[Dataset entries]
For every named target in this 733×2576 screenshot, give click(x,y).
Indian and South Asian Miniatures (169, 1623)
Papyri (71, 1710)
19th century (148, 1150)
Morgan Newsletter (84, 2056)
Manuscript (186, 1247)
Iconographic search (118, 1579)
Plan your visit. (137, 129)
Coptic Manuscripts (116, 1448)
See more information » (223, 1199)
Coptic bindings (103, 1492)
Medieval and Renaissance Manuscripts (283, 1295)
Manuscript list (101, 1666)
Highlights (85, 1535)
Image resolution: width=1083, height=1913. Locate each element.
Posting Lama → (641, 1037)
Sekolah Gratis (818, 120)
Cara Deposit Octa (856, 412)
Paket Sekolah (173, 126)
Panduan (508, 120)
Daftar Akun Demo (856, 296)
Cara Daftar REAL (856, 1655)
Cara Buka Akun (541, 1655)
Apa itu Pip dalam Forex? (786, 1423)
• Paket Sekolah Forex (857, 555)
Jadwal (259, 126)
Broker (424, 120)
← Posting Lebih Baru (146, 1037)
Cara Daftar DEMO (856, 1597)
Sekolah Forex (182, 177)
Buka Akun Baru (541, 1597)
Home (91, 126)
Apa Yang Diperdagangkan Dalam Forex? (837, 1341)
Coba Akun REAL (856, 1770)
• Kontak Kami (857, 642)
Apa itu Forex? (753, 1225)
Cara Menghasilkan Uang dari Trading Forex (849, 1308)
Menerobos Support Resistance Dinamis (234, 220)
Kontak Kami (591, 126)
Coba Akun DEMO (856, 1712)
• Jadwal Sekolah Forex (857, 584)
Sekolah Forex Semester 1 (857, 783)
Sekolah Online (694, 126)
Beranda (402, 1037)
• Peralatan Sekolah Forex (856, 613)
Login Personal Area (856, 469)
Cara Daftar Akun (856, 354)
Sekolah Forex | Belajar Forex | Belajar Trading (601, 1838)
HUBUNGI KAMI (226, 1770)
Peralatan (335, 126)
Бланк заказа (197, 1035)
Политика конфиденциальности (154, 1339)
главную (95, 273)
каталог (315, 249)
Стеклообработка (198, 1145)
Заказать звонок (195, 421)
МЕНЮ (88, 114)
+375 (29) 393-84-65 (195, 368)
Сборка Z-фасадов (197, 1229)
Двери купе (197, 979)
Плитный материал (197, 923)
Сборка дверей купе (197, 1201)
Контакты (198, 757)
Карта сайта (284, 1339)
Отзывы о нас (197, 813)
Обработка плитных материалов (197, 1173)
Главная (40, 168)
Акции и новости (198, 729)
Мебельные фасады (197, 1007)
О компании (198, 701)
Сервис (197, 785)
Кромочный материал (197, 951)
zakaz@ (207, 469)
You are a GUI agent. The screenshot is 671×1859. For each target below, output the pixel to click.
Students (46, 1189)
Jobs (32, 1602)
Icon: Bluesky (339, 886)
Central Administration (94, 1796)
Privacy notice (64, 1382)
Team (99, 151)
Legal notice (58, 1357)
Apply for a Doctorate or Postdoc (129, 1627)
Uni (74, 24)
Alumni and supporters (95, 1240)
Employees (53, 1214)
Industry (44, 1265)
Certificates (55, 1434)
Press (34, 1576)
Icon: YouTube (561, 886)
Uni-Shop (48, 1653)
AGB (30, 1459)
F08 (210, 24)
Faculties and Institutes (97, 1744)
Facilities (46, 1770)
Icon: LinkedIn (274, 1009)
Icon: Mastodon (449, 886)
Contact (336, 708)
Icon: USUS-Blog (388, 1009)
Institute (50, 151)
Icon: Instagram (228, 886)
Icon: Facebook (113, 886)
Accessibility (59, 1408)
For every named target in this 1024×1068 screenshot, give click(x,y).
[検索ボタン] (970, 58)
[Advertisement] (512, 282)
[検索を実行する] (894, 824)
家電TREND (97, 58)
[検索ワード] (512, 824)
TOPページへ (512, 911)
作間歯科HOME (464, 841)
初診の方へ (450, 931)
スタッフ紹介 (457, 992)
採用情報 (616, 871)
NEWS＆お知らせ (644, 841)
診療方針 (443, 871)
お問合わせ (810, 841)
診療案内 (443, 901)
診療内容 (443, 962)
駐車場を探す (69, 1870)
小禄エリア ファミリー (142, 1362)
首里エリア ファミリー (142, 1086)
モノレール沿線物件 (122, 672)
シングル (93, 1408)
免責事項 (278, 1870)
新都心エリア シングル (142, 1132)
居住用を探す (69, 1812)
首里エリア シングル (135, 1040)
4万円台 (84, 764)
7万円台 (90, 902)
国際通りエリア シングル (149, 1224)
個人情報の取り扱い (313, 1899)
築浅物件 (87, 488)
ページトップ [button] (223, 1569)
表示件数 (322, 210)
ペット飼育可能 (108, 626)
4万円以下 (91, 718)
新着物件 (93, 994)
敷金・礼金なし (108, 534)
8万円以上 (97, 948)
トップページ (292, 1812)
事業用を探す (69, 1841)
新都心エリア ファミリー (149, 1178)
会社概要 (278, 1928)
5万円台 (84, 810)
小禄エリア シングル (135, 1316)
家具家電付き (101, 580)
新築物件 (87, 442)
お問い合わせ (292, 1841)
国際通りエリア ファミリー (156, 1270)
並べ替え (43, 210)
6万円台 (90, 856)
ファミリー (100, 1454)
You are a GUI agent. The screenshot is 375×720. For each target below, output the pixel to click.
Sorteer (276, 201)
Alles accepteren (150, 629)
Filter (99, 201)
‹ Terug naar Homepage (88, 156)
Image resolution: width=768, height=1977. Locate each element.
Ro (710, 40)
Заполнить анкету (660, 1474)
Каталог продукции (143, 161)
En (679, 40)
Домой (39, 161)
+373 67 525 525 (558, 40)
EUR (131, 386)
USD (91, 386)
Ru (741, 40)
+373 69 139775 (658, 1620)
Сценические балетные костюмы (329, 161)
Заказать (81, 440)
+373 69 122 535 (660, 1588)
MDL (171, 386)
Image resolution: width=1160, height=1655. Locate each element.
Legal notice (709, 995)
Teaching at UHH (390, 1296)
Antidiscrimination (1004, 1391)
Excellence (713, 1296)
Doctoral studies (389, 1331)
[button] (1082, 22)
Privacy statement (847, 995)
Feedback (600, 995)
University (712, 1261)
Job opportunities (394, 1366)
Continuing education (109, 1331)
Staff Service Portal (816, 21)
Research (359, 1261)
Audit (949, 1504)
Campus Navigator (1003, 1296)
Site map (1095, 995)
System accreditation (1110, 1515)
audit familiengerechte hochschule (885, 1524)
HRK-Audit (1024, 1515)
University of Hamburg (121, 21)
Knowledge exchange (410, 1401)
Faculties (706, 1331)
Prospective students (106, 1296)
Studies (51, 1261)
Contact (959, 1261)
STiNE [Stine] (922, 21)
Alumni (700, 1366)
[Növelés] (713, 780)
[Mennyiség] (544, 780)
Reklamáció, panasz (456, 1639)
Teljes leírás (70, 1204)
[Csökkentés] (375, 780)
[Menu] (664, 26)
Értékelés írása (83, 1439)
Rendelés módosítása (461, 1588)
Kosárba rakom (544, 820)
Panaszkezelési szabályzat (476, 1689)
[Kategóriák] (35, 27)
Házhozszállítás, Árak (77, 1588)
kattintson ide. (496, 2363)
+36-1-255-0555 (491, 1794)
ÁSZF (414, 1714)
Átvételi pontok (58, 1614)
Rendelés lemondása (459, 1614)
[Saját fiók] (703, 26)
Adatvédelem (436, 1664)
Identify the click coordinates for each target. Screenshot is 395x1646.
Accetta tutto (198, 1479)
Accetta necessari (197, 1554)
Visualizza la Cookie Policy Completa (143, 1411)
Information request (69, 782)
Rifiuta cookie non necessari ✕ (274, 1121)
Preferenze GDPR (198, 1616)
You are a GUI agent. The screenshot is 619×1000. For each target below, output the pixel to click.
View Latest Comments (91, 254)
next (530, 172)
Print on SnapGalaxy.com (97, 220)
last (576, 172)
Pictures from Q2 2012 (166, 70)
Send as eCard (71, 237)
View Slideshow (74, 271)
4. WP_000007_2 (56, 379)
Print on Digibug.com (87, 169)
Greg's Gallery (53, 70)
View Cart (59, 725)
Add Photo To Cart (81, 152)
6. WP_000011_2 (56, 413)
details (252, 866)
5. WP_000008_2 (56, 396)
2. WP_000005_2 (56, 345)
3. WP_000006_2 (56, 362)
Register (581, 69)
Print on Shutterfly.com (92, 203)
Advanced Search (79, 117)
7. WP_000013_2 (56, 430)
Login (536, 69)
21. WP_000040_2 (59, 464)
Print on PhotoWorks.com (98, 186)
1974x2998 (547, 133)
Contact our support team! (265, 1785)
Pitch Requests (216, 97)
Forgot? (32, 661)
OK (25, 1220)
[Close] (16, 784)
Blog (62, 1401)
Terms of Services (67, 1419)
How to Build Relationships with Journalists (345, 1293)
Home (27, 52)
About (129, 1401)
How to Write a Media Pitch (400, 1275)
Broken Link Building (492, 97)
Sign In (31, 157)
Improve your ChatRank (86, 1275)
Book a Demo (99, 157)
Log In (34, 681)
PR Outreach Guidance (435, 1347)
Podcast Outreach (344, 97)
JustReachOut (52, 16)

## Problem requirements
In the entries above, find the line with "Legal notice (709, 995)" and the line with "University (712, 1261)", then restate word for word both of them and every line between, with nothing more.

## Solved exercise
Legal notice (709, 995)
Teaching at UHH (390, 1296)
Antidiscrimination (1004, 1391)
Excellence (713, 1296)
Doctoral studies (389, 1331)
[button] (1082, 22)
Privacy statement (847, 995)
Feedback (600, 995)
University (712, 1261)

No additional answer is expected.